# Your goal:
Report all lines below with the word "вставками".

---

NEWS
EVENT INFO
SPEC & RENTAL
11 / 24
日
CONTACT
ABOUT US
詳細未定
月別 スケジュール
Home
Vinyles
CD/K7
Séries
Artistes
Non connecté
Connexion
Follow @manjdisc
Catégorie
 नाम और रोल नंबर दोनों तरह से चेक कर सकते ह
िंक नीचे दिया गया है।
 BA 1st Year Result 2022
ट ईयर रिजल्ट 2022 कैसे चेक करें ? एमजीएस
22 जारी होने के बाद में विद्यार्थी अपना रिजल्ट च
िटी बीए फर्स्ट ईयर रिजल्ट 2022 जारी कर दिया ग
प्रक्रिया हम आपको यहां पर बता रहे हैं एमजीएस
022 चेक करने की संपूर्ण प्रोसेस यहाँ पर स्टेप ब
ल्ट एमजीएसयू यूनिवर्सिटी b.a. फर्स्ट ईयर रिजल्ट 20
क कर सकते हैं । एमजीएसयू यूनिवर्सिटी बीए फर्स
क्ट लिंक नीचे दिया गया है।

---

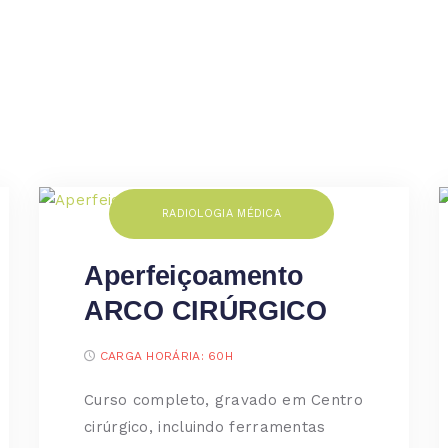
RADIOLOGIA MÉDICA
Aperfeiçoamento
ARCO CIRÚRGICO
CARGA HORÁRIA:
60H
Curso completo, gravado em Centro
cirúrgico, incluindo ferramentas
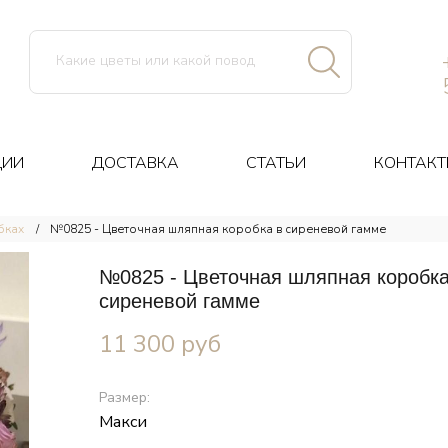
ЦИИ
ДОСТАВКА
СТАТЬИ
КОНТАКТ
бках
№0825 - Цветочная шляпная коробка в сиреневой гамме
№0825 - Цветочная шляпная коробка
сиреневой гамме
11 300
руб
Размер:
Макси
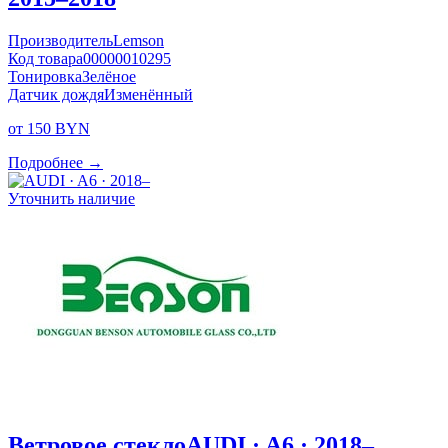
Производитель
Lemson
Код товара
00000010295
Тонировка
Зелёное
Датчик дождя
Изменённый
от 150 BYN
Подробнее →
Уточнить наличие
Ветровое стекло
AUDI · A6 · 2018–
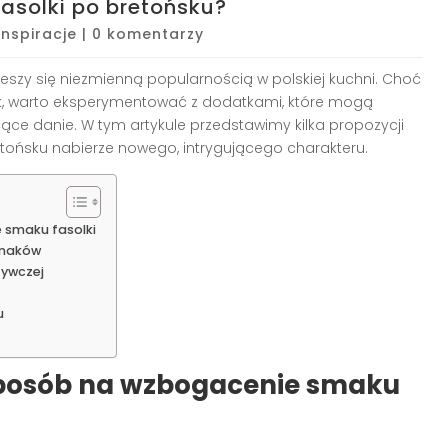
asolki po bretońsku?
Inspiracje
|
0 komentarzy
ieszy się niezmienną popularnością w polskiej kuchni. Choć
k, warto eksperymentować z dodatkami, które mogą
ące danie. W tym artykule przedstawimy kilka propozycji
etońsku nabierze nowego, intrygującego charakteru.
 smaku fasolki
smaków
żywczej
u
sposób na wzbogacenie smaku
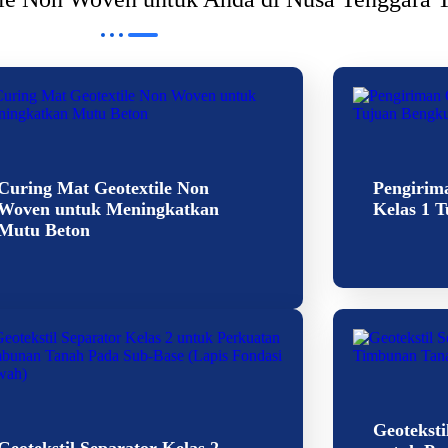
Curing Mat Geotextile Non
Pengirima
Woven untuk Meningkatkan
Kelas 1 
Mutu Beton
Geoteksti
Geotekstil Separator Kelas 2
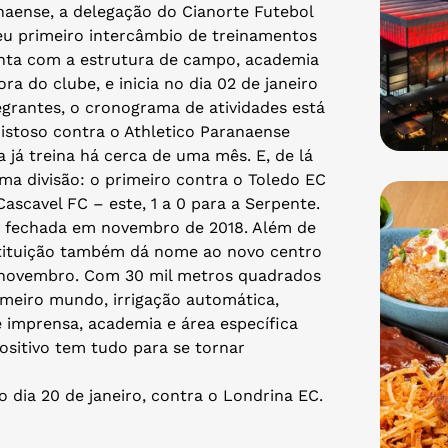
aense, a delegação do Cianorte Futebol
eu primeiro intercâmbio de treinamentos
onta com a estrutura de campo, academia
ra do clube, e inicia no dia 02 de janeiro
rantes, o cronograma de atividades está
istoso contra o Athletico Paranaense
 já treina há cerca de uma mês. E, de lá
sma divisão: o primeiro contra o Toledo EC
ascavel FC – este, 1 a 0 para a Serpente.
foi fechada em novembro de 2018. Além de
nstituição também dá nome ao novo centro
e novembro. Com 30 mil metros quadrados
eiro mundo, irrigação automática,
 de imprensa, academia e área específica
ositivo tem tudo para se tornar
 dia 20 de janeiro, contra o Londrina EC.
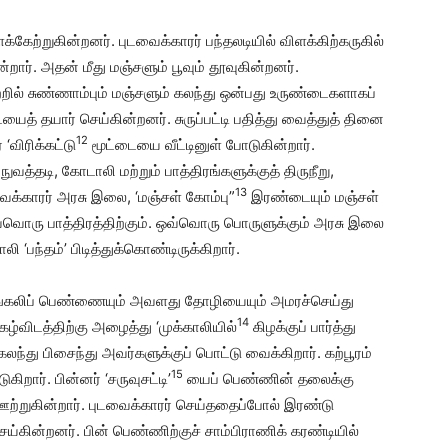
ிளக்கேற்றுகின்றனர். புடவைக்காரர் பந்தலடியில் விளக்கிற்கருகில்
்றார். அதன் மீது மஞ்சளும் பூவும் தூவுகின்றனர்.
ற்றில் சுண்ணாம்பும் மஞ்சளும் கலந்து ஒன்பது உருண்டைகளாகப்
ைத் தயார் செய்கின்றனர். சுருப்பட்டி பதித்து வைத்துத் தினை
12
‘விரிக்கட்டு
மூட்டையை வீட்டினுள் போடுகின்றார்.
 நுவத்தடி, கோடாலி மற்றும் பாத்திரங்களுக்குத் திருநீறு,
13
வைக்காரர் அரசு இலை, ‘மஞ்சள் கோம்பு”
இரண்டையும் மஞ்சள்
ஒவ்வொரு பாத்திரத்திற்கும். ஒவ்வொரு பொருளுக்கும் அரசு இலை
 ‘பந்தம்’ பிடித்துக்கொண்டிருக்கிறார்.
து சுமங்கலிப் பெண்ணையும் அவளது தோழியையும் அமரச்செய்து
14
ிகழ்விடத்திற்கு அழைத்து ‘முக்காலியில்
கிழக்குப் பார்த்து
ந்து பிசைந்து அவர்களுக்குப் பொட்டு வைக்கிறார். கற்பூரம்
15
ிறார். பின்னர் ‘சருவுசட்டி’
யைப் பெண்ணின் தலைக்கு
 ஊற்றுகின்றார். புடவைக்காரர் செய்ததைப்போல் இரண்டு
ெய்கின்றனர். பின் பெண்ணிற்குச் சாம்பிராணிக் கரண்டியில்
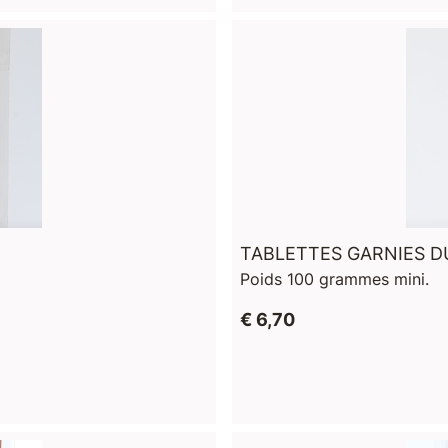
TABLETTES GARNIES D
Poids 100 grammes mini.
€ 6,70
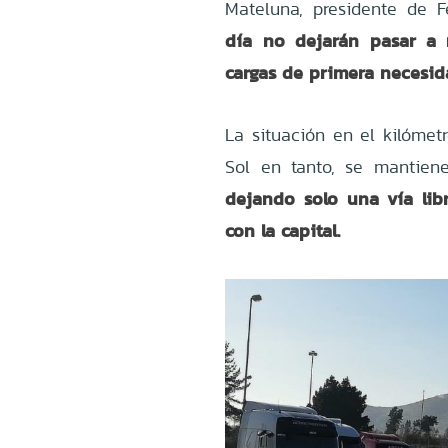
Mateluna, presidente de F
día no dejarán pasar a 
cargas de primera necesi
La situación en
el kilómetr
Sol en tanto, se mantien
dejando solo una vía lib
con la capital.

---

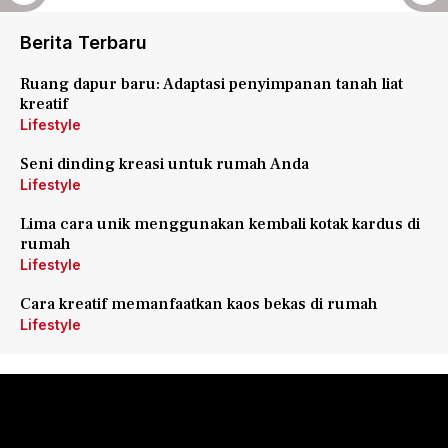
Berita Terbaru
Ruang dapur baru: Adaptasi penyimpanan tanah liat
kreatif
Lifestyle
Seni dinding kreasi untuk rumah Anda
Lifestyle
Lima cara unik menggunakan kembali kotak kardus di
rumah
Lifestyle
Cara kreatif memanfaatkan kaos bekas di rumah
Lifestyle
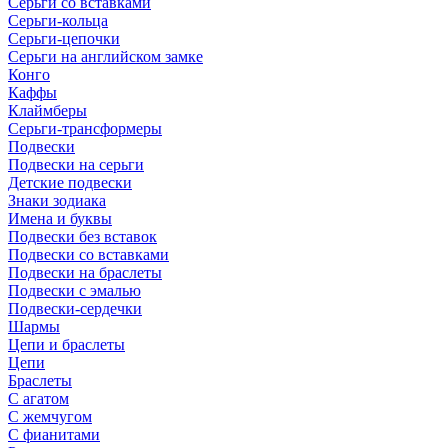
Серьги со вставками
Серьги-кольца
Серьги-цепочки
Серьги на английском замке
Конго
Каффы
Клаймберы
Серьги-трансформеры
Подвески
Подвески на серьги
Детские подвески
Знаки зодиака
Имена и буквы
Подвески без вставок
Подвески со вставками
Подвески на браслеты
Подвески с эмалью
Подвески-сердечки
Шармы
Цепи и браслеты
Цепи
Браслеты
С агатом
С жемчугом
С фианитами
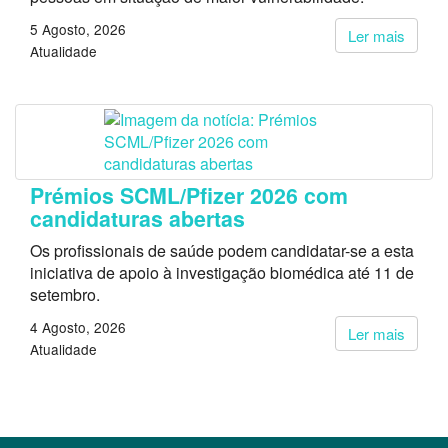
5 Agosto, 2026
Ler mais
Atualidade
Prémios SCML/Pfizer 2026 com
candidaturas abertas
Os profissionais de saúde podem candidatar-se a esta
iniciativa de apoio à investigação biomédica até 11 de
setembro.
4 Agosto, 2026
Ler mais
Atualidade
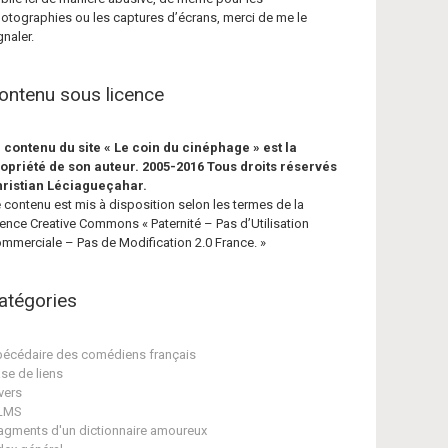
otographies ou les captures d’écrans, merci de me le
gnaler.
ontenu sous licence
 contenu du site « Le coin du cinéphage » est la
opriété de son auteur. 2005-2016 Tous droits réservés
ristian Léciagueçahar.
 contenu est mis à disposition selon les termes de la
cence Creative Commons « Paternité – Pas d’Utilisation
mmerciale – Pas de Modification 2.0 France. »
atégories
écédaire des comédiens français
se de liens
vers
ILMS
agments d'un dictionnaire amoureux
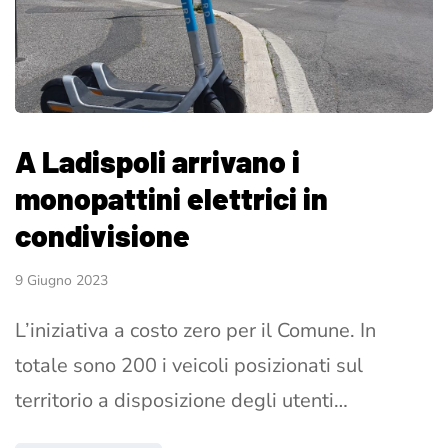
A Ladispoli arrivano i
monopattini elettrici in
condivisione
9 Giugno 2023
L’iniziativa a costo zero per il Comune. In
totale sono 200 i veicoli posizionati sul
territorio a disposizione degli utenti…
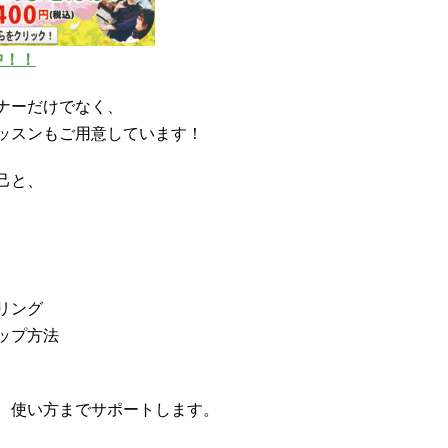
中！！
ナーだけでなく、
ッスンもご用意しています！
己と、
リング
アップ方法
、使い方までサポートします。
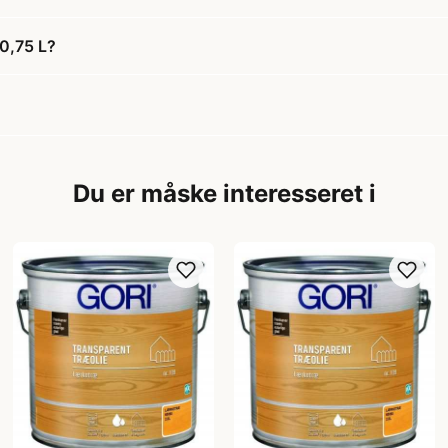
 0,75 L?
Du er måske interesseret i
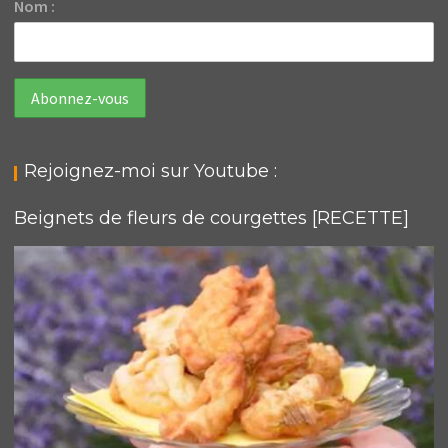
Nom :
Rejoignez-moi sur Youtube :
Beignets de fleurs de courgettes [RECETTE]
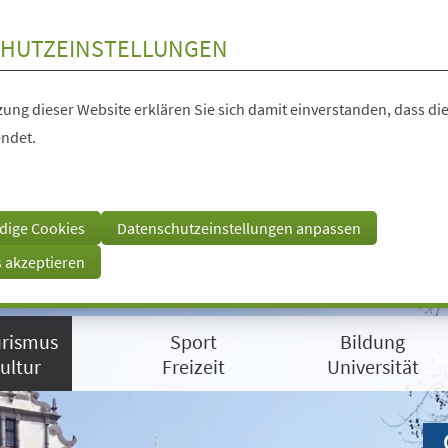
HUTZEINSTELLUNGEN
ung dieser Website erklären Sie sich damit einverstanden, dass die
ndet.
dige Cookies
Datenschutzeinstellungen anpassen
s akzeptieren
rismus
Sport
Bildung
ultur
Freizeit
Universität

---

# Exercise response:
Серьги со вставками
Подвески со вставками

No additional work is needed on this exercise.